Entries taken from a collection
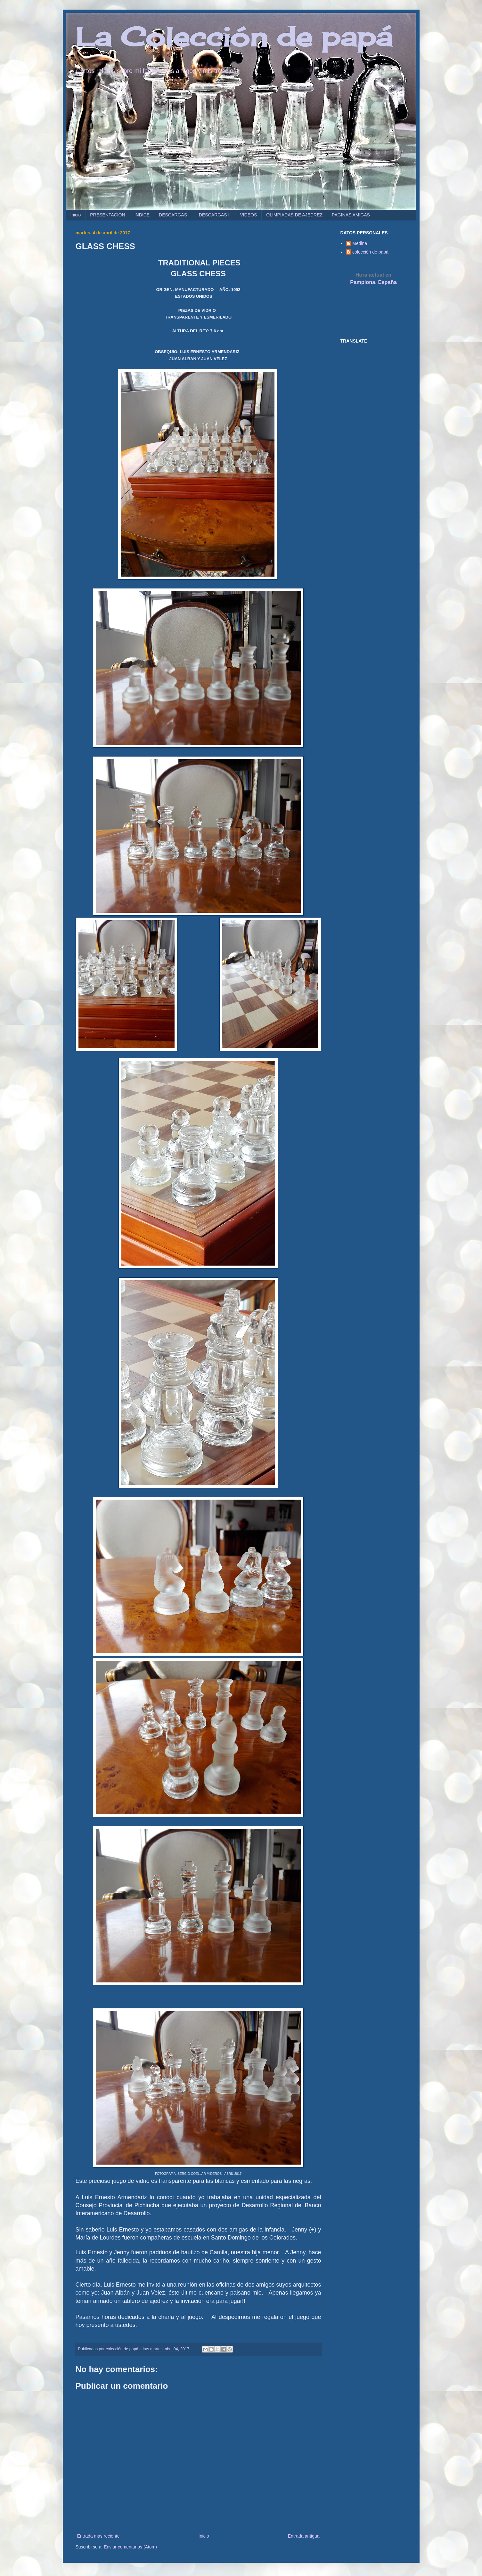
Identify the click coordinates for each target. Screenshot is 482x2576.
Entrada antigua (304, 2536)
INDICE (142, 214)
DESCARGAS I (174, 214)
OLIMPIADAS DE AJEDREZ (294, 214)
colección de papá (370, 252)
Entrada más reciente (98, 2536)
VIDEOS (248, 214)
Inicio (75, 214)
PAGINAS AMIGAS (351, 214)
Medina (359, 243)
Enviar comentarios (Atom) (130, 2546)
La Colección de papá (234, 36)
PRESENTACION (107, 214)
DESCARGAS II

About this task: Type out the entries again without a single change, and leave the pictures out.

Answer to this problem:
Identify the click coordinates for each target. Screenshot is 482x2576.
Entrada antigua (304, 2536)
INDICE (142, 214)
DESCARGAS I (174, 214)
OLIMPIADAS DE AJEDREZ (294, 214)
colección de papá (370, 252)
Entrada más reciente (98, 2536)
VIDEOS (248, 214)
Inicio (75, 214)
PAGINAS AMIGAS (351, 214)
Medina (359, 243)
Enviar comentarios (Atom) (130, 2546)
La Colección de papá (234, 36)
PRESENTACION (107, 214)
DESCARGAS II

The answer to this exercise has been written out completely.